Step 1: Balancing the equation
FeS2(s) + 11 O2(g) ⟶ 8 SO2(g) + 2 Fe2O3(s)
Step 2: Determine the partial pressure of oxygen (O2) remaining after 85% consumption.
Partial pressure of O2 = 0.64 atm * (1 - 0.85) = 0.096 atm
Step 3: Determine the partial pressure of nitrogen (N2) (which remains unchanged).
Partial pressure of N2 = 1.05 atm - 0.64 atm = 0.41 atm
Step 4: Calculate the moles of SO2 produced.
From the balanced equation, the stoichiometry shows that for every 11 moles of O2 consumed, 8 moles of SO2 are produced. Since 85% of O2 is consumed, the ratio becomes (0.85 * 11 O2) : (8 SO2). Therefore, the moles of SO2 produced are:
moles of SO2 = (0.85 * 11 * 0.64 atm) / (8 * 1 atm) = 0.925 moles
Step 5: Calculate the partial pressure of SO2.
To find the partial pressure of SO2, you'll need to compare the moles of SO2 with the total moles of gas in the vessel. From the given total pressure of 1.05 atm and the initial partial pressure of O2 (0.64 atm), we can find the moles of O2 as follows:
moles of O2 = (0.64 atm * Vessel volume) / (R * Temperature)

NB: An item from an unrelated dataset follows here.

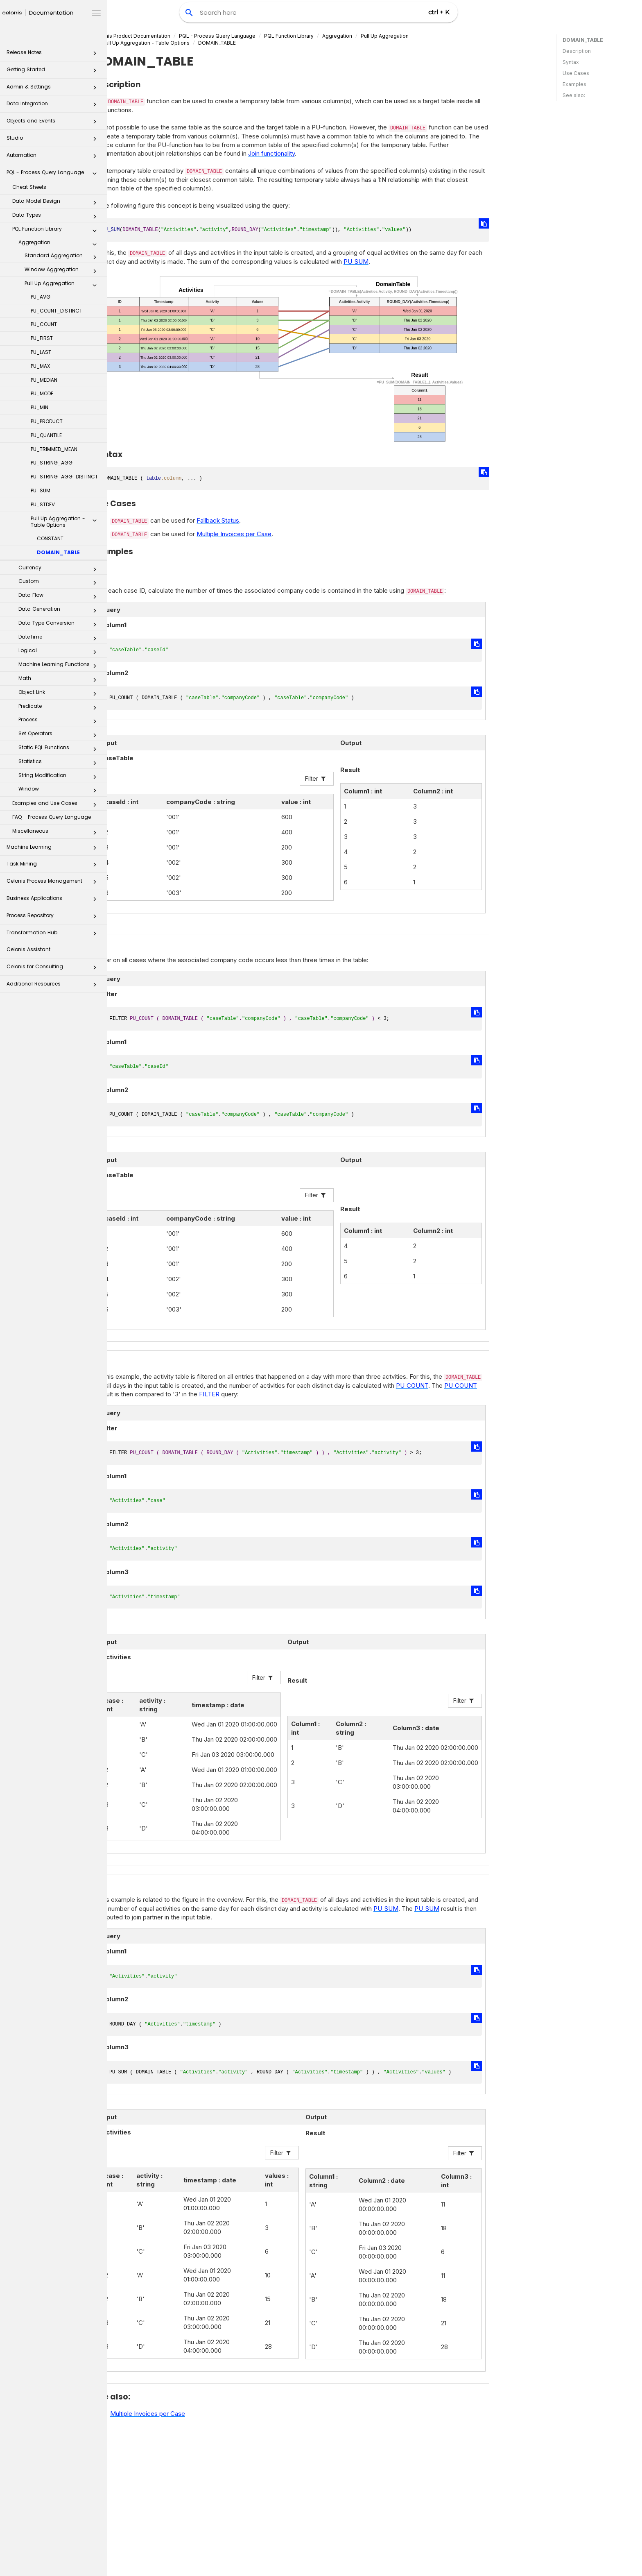 The width and height of the screenshot is (642, 2576). Describe the element at coordinates (39, 407) in the screenshot. I see `PU_MIN` at that location.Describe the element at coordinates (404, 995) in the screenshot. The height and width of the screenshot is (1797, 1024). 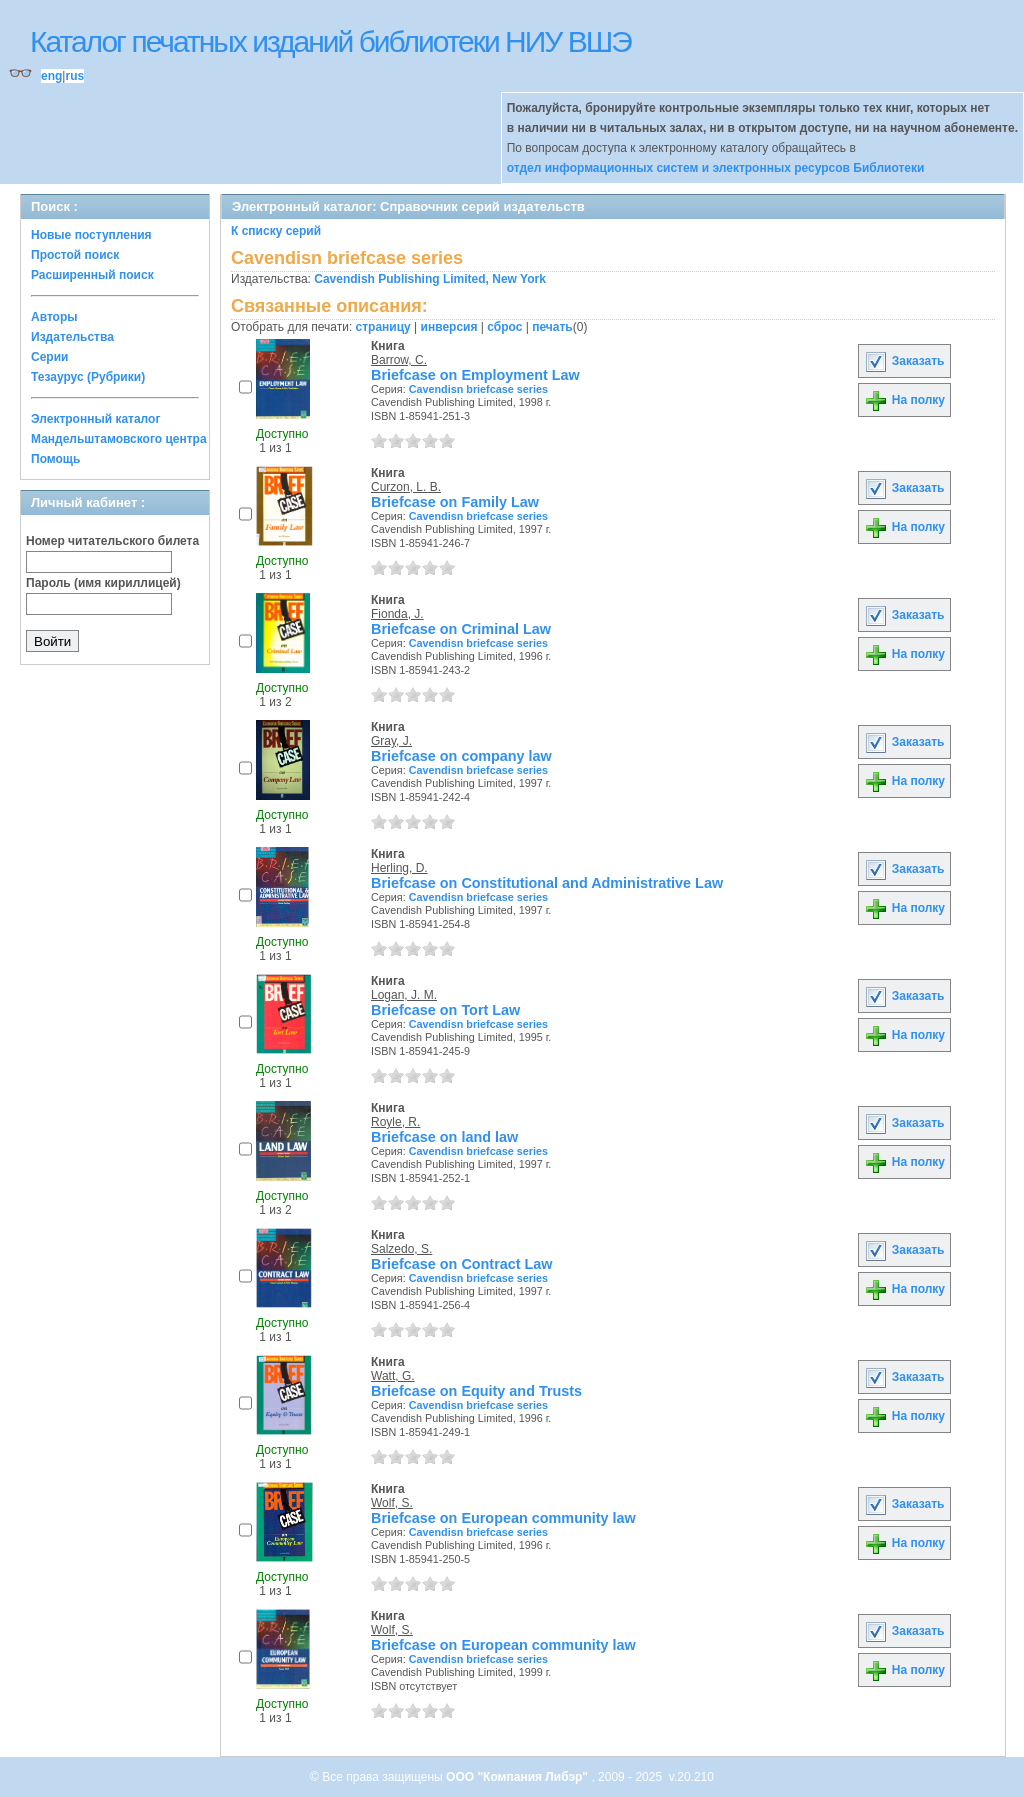
I see `Logan, J. M.` at that location.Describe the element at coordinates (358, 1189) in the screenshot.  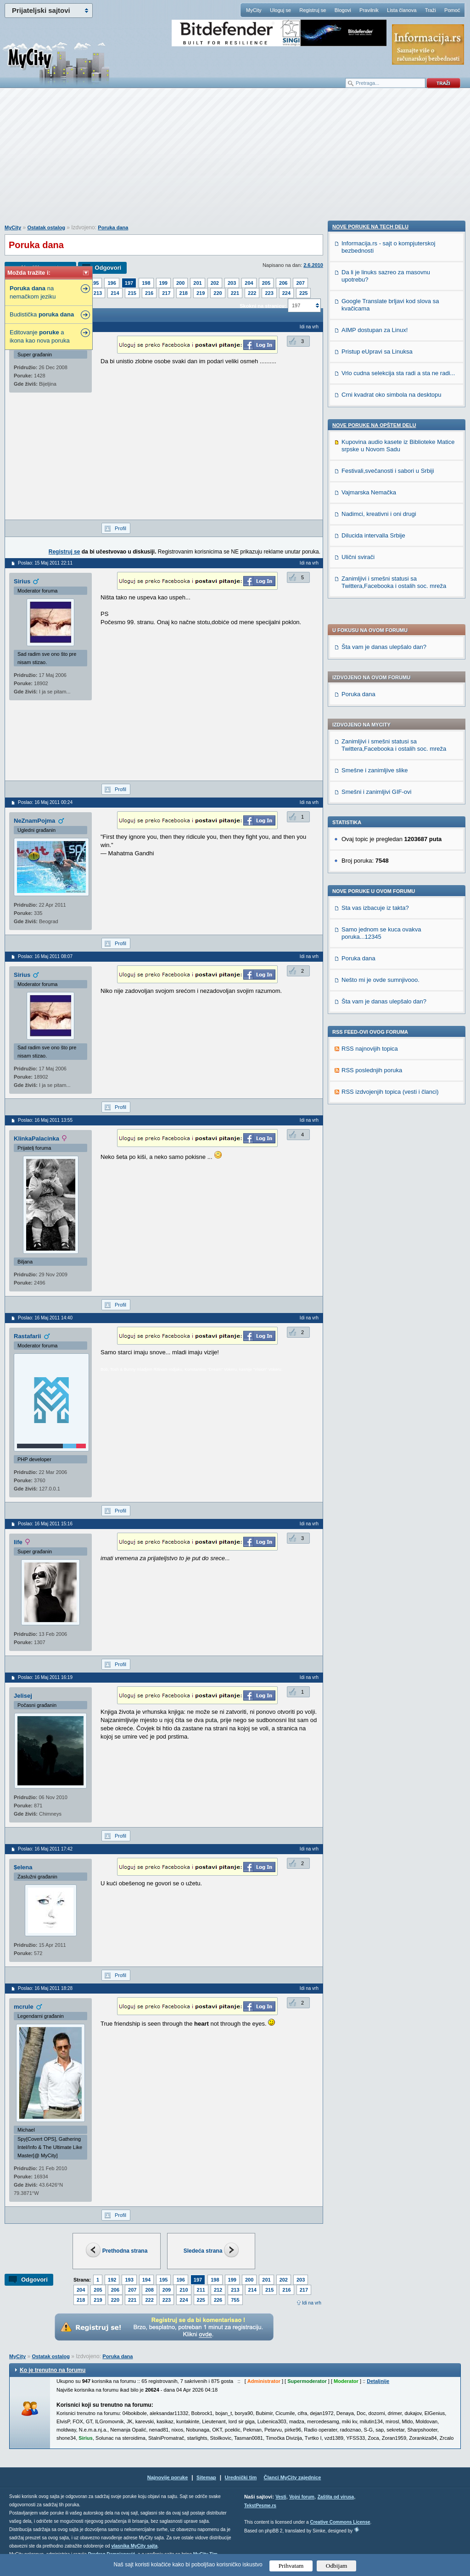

Since the vessel volume is given as 950 L, and assuming the temperature is constant, we can use the ideal gas law to find moles of O2:
moles of O2 = (0.64 atm * 950 L) / (0.0821 atm·L/mol·K * Temperature) = 32.026 moles
Now, we can calculate the total moles of gas in the vessel:
total moles of gas = moles of O2 + moles of N2 + moles of SO2
total moles of gas = 32.026 + 0.41 + 0.925 = 33.361 moles
Finally, find the partial pressure of SO2:
Partial pressure of SO2 = (moles of SO2 / total moles of gas) * total pressure
Partial pressure of SO2 = (0.925 / 33.361) * 1.05 atm = 0.029 atm (approximately)
To recap, the correct values for the partial pressures are:
Partial pressure of O2 = 0.096 atm
Partial pressure of N2 = 0.41 atm
Partial pressure of SO2 = 0.029 atm (approximately)
And the correct total pressure is:
Total pressure = Partial pressure of O2 + Partial pressure of N2 + Partial pressure of SO2
Total pressure = 0.096 atm + 0.41 atm + 0.029 atm ≈ 0.535 atm
Therefore, the correct total pressure is approximately 0.535 atm, and the correct partial pressures for each gas are as stated above.